Exercise: Please set down exactly the lines from the one containing "Segment regions of" through the last line of the records below, both included, with no pictures.

Task data:
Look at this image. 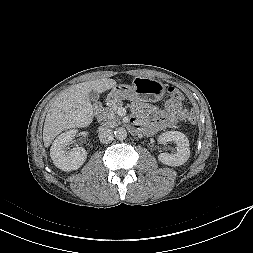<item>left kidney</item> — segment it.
<instances>
[{
    "label": "left kidney",
    "mask_w": 253,
    "mask_h": 253,
    "mask_svg": "<svg viewBox=\"0 0 253 253\" xmlns=\"http://www.w3.org/2000/svg\"><path fill=\"white\" fill-rule=\"evenodd\" d=\"M159 143L175 142L177 152L175 154L160 153L158 160L168 166H180L187 162L190 157L189 140L179 131H167L158 137Z\"/></svg>",
    "instance_id": "left-kidney-1"
}]
</instances>
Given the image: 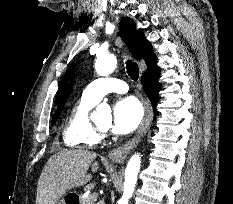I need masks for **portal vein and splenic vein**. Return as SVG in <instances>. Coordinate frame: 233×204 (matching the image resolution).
<instances>
[{
	"instance_id": "portal-vein-and-splenic-vein-1",
	"label": "portal vein and splenic vein",
	"mask_w": 233,
	"mask_h": 204,
	"mask_svg": "<svg viewBox=\"0 0 233 204\" xmlns=\"http://www.w3.org/2000/svg\"><path fill=\"white\" fill-rule=\"evenodd\" d=\"M93 194H94L96 197L98 196V193H96V192H95V193H93Z\"/></svg>"
}]
</instances>
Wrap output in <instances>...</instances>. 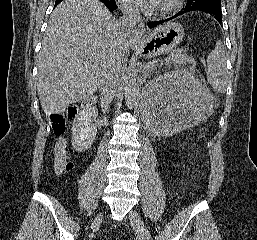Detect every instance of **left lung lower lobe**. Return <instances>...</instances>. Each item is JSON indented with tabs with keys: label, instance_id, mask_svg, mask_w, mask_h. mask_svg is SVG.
Returning a JSON list of instances; mask_svg holds the SVG:
<instances>
[{
	"label": "left lung lower lobe",
	"instance_id": "obj_1",
	"mask_svg": "<svg viewBox=\"0 0 257 240\" xmlns=\"http://www.w3.org/2000/svg\"><path fill=\"white\" fill-rule=\"evenodd\" d=\"M192 11H201L210 14L212 17H214L220 24L222 22V11H221V6L218 5H210V6H202V7H196V8H188L185 7L183 8L180 12L175 14L174 16L165 19V20H160V21H154V22H148V27L149 28H154L166 21L172 20L180 15H183L184 13L187 12H192Z\"/></svg>",
	"mask_w": 257,
	"mask_h": 240
}]
</instances>
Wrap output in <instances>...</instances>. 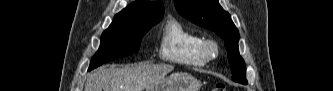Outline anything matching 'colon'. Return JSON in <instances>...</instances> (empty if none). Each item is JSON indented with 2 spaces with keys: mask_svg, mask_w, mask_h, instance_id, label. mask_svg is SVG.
<instances>
[{
  "mask_svg": "<svg viewBox=\"0 0 333 91\" xmlns=\"http://www.w3.org/2000/svg\"><path fill=\"white\" fill-rule=\"evenodd\" d=\"M212 91H226V88L224 84L217 83L213 86Z\"/></svg>",
  "mask_w": 333,
  "mask_h": 91,
  "instance_id": "5ec220e1",
  "label": "colon"
}]
</instances>
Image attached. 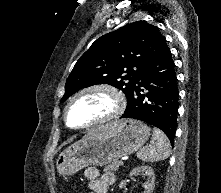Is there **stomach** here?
<instances>
[{
	"label": "stomach",
	"instance_id": "stomach-1",
	"mask_svg": "<svg viewBox=\"0 0 221 193\" xmlns=\"http://www.w3.org/2000/svg\"><path fill=\"white\" fill-rule=\"evenodd\" d=\"M149 136V127L138 120H119L98 126L59 155L57 171L61 175H72L90 165H106L137 151Z\"/></svg>",
	"mask_w": 221,
	"mask_h": 193
}]
</instances>
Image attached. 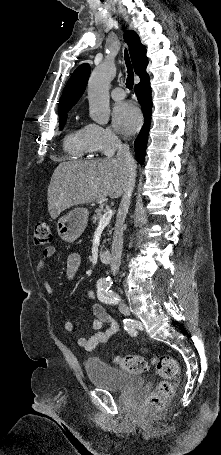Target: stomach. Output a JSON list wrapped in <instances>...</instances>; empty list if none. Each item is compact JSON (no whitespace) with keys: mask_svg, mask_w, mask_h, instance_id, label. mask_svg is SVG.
I'll list each match as a JSON object with an SVG mask.
<instances>
[{"mask_svg":"<svg viewBox=\"0 0 221 455\" xmlns=\"http://www.w3.org/2000/svg\"><path fill=\"white\" fill-rule=\"evenodd\" d=\"M88 215L86 208L77 207L60 217L56 224L59 237L68 243L76 241L86 228Z\"/></svg>","mask_w":221,"mask_h":455,"instance_id":"stomach-1","label":"stomach"}]
</instances>
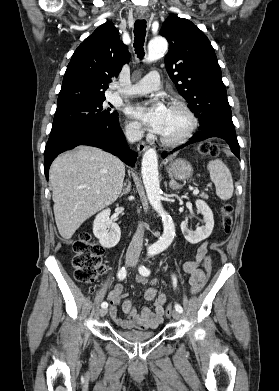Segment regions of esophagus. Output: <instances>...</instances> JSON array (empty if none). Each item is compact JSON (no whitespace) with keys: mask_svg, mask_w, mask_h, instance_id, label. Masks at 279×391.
Instances as JSON below:
<instances>
[{"mask_svg":"<svg viewBox=\"0 0 279 391\" xmlns=\"http://www.w3.org/2000/svg\"><path fill=\"white\" fill-rule=\"evenodd\" d=\"M137 148L140 153H143L148 148V146L145 143L141 142L138 144Z\"/></svg>","mask_w":279,"mask_h":391,"instance_id":"34e87169","label":"esophagus"}]
</instances>
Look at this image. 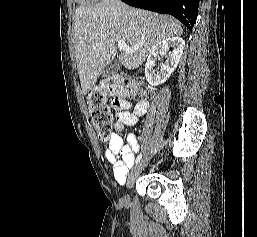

Written reply:
Segment regions of esophagus. Output: <instances>...</instances> JSON array (empty if none). Each item is compact JSON (no whitespace) with keys: mask_svg, mask_w, mask_h, instance_id, label. Masks at 279×391.
Instances as JSON below:
<instances>
[{"mask_svg":"<svg viewBox=\"0 0 279 391\" xmlns=\"http://www.w3.org/2000/svg\"><path fill=\"white\" fill-rule=\"evenodd\" d=\"M137 148L140 153H143L148 148V146L145 143L141 142L138 144Z\"/></svg>","mask_w":279,"mask_h":391,"instance_id":"34e87169","label":"esophagus"}]
</instances>
Look at this image. 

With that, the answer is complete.